■ Exercise directions: Retype, word for word, every line from the one holding "Kraftfahrzeugverkehr wurde im" through the one holding "Niederlage in der" in the entries below, both included, and only those lines.

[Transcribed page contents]
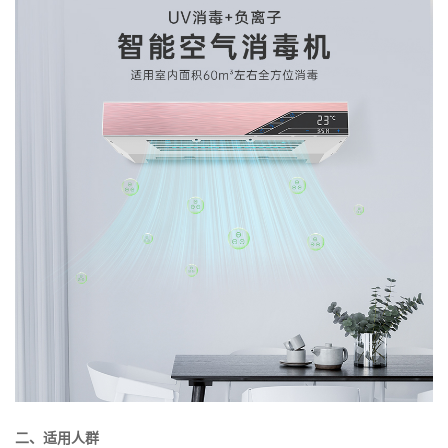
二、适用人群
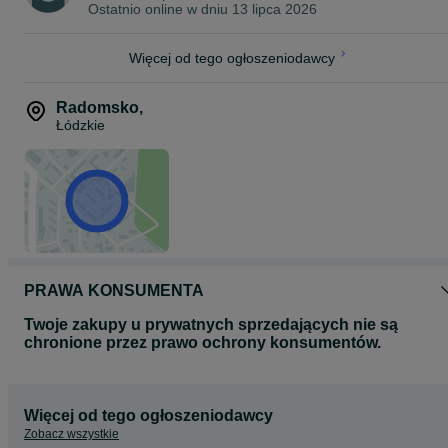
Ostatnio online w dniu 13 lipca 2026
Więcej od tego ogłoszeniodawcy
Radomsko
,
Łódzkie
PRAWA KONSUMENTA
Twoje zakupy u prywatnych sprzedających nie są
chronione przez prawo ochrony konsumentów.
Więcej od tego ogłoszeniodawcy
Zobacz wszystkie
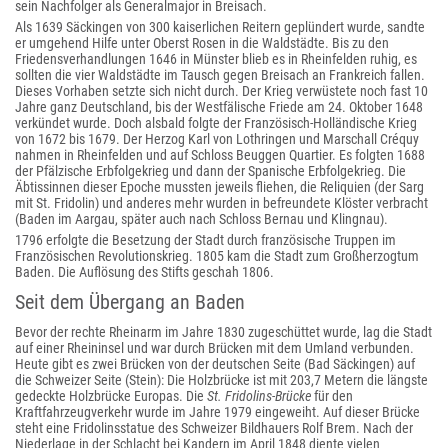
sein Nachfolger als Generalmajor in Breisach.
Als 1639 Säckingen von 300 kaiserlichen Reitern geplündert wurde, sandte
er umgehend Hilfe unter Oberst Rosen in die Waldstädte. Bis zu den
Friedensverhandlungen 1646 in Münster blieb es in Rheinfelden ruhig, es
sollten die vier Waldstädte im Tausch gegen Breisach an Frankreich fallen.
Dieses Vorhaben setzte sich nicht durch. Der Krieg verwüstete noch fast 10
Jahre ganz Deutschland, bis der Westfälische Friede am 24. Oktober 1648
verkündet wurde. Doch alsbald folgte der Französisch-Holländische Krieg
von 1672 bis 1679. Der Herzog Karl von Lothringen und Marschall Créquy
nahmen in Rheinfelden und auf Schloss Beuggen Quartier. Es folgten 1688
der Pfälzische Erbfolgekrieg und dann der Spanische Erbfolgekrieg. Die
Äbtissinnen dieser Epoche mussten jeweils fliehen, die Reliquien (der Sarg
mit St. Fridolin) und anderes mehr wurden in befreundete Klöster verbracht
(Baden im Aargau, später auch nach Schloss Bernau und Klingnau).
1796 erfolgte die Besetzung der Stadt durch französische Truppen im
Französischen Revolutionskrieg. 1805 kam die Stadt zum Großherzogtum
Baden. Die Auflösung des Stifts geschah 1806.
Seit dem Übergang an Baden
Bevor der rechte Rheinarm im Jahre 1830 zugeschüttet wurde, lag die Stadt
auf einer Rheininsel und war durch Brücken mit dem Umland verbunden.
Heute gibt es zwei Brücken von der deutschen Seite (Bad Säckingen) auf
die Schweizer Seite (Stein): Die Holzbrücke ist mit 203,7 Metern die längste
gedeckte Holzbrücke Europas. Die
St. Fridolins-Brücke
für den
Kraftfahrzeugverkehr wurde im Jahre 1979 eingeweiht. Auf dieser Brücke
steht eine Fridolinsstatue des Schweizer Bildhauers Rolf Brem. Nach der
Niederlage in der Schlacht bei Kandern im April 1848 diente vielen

...

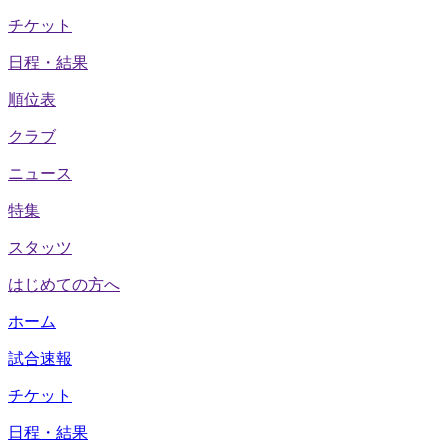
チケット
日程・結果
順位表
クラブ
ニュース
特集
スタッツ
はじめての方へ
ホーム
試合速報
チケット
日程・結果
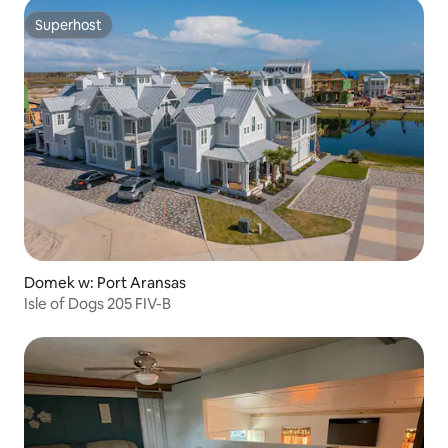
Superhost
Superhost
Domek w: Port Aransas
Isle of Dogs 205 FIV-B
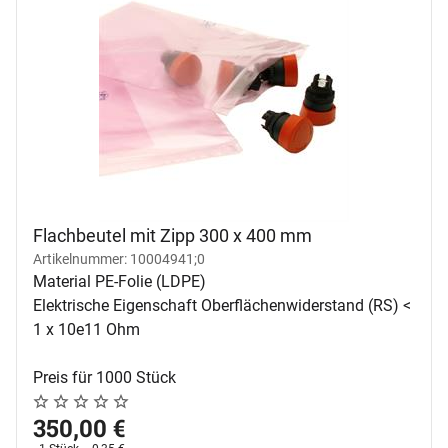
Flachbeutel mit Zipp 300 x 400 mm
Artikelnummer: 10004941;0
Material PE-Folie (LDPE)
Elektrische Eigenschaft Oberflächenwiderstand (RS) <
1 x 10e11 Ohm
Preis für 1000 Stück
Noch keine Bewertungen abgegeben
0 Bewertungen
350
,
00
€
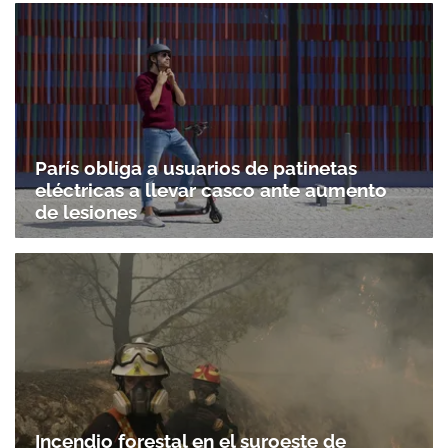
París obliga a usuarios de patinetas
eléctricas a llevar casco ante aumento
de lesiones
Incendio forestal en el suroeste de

==

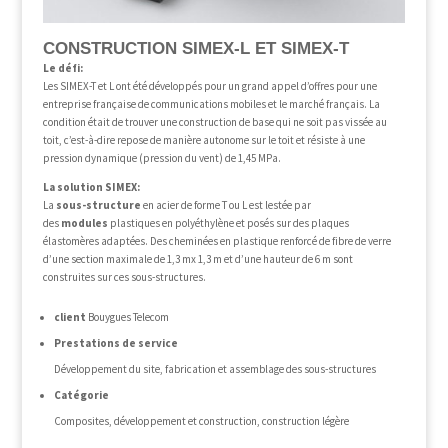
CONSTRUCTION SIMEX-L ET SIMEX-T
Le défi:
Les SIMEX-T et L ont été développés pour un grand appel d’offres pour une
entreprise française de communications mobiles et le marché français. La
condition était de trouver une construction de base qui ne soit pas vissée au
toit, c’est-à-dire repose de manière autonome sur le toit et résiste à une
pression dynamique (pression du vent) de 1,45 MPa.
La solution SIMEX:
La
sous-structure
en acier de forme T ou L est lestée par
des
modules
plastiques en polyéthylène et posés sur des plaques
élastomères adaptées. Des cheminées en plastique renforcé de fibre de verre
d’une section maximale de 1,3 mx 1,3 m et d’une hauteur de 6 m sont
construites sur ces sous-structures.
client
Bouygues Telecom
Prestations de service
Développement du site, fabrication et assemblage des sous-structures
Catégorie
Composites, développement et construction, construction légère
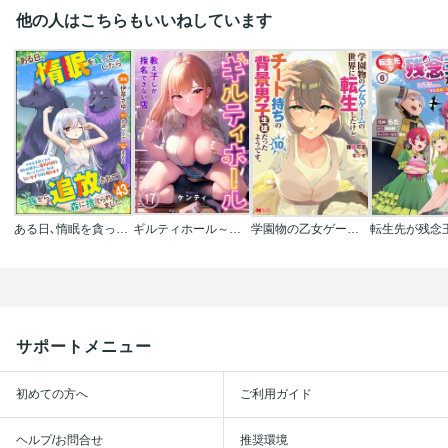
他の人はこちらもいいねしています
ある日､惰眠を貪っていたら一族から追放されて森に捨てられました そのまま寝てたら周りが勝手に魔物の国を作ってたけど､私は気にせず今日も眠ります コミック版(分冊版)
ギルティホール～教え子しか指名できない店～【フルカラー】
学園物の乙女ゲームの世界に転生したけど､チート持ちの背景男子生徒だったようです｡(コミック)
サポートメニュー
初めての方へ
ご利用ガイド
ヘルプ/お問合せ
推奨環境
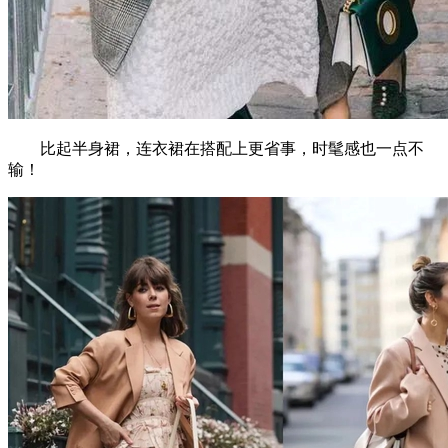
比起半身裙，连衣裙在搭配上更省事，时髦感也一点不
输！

■ Task response:
Kraftfahrzeugverkehr wurde im Jahre 1979 eingeweiht. Auf dieser Brücke
steht eine Fridolinsstatue des Schweizer Bildhauers Rolf Brem. Nach der
Niederlage in der Schlacht bei Kandern im April 1848 diente vielen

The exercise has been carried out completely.